Xie Feng asintió y sacudió su cabello con exasperación antes de suspirar:
—De repente siento un enorme dolor de cabeza… ¿Qué es todo este lío?
¿Lo era o no lo era?
—¿Ahora lo entiendes? —preguntó Mu Wuying sonriendo amargamente y acariciando su rostro mientras lo miraba con ojos tiernos—. No quería contarte todo esto porque no quería darte esperanzas solo para que la realidad las destrozara cruelmente.
Xie Feng la miró a los ojos y le dio una pequeña sonrisa antes de abrazarla fuertemente.
Solo aquellos que lo conocían realmente bien podían decir que el asunto de sus padres reales era de extrema importancia para él y cualquier mención de ello lo agitaba sin importar cuánto no lo demostrara. Especialmente ahora, después de lo que vio durante el concierto de Shen Xinya.
Por lo tanto, lo que Mu Wuying hizo fue realmente por amor y preocupación por él.

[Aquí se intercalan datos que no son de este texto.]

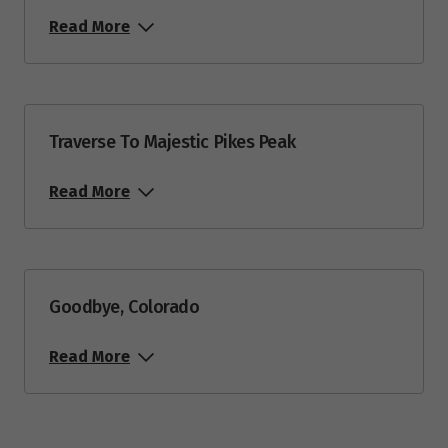
Read More
Traverse To Majestic Pikes Peak
Read More
Goodbye, Colorado
Read More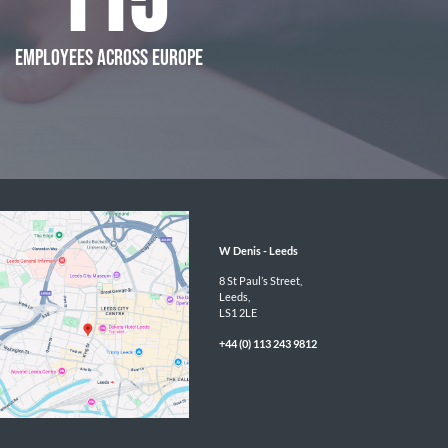
115
EMPLOYEES ACROSS EUROPE
W Denis - 
Leeds
8 St Paul’s Street,

Leeds,

LS1 2LE
+44 (0) 113 243 9812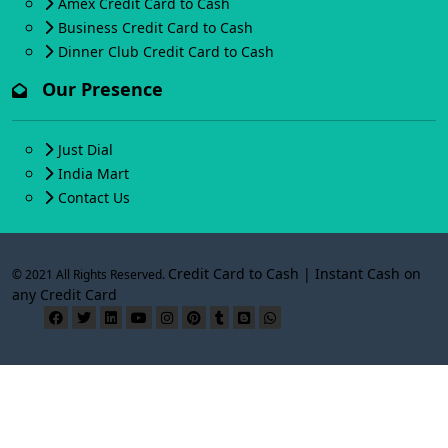
Amex Credit Card to Cash
Business Credit Card to Cash
Dinner Club Credit Card to Cash
Our Presence
Just Dial
India Mart
Contact Us
Credit Card to Cash | Instant Cash on
© 2021 All Rights Reserved.
any Credit Card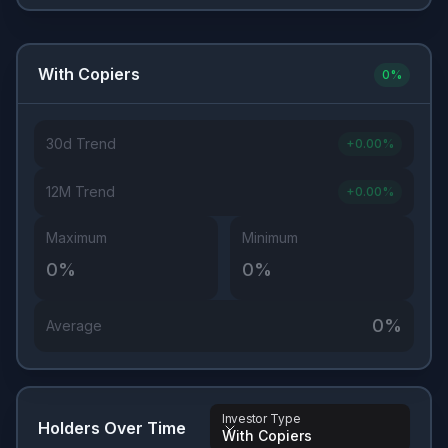
With Copiers
0
%
30d Trend
+
0.00
%
12M Trend
+
0.00
%
Maximum
Minimum
0
%
0
%
0
%
Average
Investor Type
Holders Over Time
With Copiers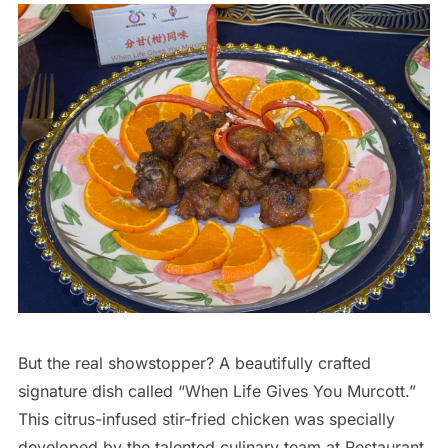
But the real showstopper? A beautifully crafted
signature dish called “When Life Gives You Murcott.”
This citrus-infused stir-fried chicken was specially
developed by the talented culinary team at Restaurant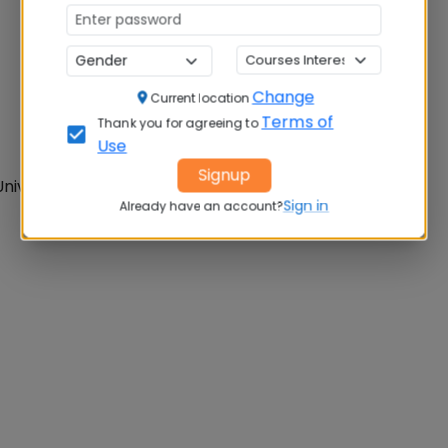
Change
Current location
Terms of
Thank you for agreeing to
Use
Signup
iversity of Pune
Sign in
Already have an account?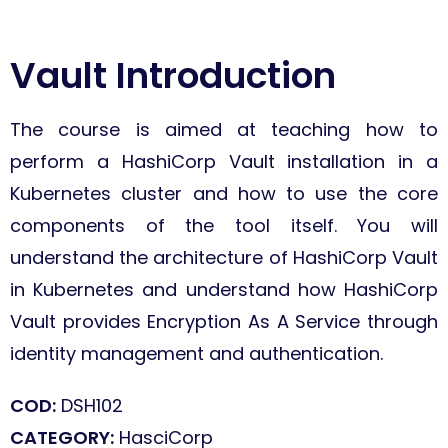
Vault Introduction
The course is aimed at teaching how to
perform a HashiCorp Vault installation in a
Kubernetes cluster and how to use the core
components of the tool itself.
You will
understand the architecture of HashiCorp Vault
in Kubernetes and understand how HashiCorp
Vault provides Encryption As A Service through
identity management and authentication.
COD:
DSH102
CATEGORY:
HasciCorp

De hecho, quien más sufrió durante todo este proceso de separación fue sin duda ella. Después de todo, él continuó su vida junto a Xie Yao mientras ella lo amaba con todo su corazón y probablemente pasaba las noches llorando silenciosamente y sola mientras lo extrañaba.
Pero por él, ella resistió.
¿Qué derecho tenía entonces él de reprochar a tal mujer? Solo un niño lo tendría.
Mientras la abrazaba, Xie Feng sintió un terrible dolor de cabeza… ¡Todo esto era un completo desastre!